Gli dèi dell'Olimpo, pur disprezzando Pan per i suoi modi rozzi, ne sfruttavano le capacità. Apollo imparò da lui l'arte della profezia ed Ermete copiò lo zufolo che Pan aveva lasciato cadere: si vantò poi di averlo inventato e lo vendette ad Apollo. Un mito narra che quando gli dèi inseguiti da Tifone si rifugiarono in Egitto, si mutarono in animali per nascondersi. Soltanto Atena non si mosse e rimproverò Zeus per la sua codardia finché costui, riassumendo le sue vere sembianze, affrontò Tifone. Il mostro però lo avvolse nelle sue mille spire e gli tagliò i tendini delle mani e dei piedi e li nascose nella grotta di Coricia, in una pelle d'orso presso la quale montava la guardia Delfine, su sorella. Ermete e Pan si recarono segretamente alla grotta, dove Pan terrorizzo Delfine con un improvviso orribile urlo, mentre Ermete abilmente sottraeva i tendini per rimetterli nelle membra di Zeus.
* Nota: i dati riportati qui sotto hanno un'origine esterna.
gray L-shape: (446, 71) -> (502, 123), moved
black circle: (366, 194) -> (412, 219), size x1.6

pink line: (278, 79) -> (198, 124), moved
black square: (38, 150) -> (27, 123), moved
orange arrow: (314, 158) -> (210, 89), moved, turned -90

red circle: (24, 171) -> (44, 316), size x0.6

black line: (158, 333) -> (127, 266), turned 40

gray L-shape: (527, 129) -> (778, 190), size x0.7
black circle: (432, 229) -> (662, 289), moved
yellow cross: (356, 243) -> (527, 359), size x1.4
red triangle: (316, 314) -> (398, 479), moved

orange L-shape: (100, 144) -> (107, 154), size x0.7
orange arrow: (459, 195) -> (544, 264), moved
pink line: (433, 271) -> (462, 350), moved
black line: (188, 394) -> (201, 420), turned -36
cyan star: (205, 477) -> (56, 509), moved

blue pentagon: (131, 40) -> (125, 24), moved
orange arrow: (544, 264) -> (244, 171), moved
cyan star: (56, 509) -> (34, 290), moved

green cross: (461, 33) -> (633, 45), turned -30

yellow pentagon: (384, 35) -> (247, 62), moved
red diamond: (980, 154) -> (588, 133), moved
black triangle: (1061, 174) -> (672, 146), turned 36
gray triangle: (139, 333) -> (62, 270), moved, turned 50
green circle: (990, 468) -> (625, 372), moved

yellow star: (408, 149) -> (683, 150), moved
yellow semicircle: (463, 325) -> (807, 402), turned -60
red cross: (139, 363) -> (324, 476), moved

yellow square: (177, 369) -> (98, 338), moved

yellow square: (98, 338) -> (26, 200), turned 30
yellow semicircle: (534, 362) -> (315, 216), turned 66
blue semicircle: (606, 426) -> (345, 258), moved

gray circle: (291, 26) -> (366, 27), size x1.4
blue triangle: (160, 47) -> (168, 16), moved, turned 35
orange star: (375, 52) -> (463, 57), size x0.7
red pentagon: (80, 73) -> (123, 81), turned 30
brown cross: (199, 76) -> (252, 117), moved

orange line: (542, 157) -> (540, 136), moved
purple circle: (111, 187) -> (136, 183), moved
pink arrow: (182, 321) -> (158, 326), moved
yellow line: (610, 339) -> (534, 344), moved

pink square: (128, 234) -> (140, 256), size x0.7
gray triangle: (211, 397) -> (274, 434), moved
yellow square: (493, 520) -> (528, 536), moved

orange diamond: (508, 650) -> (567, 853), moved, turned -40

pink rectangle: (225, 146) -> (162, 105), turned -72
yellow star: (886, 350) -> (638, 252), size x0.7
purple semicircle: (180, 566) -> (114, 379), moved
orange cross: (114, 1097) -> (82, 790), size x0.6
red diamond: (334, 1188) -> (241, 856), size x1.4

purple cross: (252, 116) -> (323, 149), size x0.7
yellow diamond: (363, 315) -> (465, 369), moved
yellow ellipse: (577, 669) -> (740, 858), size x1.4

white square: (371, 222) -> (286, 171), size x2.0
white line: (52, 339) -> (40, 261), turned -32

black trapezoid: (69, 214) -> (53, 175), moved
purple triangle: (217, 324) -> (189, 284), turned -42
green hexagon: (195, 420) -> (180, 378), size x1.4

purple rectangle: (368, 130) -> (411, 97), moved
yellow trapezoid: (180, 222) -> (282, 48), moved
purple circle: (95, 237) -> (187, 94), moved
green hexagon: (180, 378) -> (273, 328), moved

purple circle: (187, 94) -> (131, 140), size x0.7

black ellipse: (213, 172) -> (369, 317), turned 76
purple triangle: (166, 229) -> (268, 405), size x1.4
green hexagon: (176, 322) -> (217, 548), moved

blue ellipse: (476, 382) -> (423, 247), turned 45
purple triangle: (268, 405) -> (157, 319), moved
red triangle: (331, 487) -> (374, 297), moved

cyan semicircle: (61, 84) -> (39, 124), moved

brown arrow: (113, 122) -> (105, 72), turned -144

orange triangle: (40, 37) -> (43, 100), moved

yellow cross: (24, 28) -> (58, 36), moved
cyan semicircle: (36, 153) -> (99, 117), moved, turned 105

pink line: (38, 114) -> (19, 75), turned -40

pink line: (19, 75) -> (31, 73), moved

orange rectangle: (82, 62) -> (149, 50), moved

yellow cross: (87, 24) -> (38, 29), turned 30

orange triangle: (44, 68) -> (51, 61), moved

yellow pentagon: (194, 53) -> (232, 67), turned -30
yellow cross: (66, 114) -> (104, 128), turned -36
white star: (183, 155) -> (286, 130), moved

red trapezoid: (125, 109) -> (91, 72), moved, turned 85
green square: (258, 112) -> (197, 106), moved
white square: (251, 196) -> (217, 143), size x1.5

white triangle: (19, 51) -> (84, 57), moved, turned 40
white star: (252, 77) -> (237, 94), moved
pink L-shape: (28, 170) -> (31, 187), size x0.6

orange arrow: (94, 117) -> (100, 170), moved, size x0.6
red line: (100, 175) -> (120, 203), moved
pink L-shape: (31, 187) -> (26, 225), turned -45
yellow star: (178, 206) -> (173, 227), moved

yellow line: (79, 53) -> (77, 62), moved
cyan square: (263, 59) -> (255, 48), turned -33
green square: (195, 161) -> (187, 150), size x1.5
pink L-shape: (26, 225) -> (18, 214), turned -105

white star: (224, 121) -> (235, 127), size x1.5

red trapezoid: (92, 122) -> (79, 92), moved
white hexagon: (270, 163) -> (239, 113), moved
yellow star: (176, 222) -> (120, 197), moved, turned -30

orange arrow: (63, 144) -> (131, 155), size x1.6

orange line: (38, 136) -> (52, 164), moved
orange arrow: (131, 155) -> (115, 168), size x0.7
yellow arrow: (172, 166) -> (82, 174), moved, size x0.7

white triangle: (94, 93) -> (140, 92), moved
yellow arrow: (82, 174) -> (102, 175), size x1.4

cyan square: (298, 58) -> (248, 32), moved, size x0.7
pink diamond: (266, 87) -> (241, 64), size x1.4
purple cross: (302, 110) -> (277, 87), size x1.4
Il culto di Pan sarebbe entrato in Attica solo dopo la battaglia di Maratona. Si narra, infatti, che quando Fedippide corse da Atene a Sparta a chiedere aiuti al tempo della battaglia di Maratona (490 a. C.), mentre attraversava il monte Pertenio in Arcadia, venisse chiamato per nome dal dio e interrogato sul motivo per cui gli Ateniesi non lo veneravano, nonostante fosse stato sempre generoso con loro. Quindi, dopo la vittoria di Maratona, da cui i Persiani fuggirono in preda al "timor panico", ad Atene gli venne eretto un altare e in onore di Pan vennero svolti sacrifici e feste. Come dio degli armenti, era responsabile della loro fertilità e per questo quando gli armenti non si riproducevano in modo soddisfacente, una statua del dio veniva frustata con della scilla. Gli attributi ordinari di Pan sono una siringa, un bastone da pastore, una corona di pino o un ramoscello di pino in mano.
Presso i Romani si fuse con il dio Fauno anch'egli protettore dei pascoli e del bestiame, oppure col dio dei "boschetti", Silvano. Sua paredra fu Fauna assimilata alla Bona Dea. A Pan venne più tardi riannodata la festa dei Lupercali.